Exercise
Filter the entries for the word "Rules". Copy each line that has it.

Records drawn from a dataset
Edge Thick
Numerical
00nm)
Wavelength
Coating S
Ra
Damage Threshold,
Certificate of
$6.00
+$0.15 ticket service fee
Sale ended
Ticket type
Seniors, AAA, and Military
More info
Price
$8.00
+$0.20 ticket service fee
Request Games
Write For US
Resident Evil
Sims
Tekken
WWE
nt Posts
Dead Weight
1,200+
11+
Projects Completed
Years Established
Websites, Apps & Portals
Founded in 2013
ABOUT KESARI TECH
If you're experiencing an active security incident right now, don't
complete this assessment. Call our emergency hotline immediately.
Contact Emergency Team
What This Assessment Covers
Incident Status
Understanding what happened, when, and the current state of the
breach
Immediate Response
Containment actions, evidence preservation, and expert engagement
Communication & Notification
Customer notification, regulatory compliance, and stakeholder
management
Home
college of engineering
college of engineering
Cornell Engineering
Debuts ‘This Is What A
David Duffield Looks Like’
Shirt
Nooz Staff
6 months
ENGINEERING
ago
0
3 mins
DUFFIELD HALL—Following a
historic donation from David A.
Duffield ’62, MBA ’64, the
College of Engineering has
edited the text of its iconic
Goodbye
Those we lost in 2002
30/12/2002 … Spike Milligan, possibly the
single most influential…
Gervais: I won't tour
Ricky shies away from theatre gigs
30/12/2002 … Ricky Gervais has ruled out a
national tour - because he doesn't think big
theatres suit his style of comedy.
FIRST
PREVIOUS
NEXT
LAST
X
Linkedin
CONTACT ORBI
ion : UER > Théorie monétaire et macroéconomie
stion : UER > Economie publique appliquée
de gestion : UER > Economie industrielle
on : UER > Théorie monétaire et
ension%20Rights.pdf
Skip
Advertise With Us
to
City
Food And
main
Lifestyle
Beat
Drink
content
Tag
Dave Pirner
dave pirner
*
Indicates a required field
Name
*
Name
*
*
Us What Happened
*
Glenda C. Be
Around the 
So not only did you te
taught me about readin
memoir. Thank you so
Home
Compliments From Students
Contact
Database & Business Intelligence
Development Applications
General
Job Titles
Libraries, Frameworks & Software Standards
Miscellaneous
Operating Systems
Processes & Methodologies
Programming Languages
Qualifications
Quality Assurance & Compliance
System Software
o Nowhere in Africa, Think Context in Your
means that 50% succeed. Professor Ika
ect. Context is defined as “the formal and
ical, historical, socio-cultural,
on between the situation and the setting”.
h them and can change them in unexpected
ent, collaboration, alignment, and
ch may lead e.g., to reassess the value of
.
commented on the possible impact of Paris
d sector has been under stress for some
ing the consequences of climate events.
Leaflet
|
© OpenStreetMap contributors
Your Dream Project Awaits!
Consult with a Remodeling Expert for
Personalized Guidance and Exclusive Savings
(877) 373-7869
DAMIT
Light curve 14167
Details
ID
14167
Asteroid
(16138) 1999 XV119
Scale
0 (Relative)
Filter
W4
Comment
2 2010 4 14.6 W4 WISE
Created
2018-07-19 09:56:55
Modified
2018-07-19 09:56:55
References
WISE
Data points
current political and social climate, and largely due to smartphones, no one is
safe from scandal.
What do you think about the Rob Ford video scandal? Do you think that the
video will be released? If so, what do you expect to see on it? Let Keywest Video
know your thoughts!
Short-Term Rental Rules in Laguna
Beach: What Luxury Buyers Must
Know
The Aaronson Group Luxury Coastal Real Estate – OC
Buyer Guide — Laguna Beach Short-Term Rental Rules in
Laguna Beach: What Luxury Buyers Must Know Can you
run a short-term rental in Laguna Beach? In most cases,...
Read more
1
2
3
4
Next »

Answer for this exercise
Short-Term Rental Rules in Laguna
Buyer Guide — Laguna Beach Short-Term Rental Rules in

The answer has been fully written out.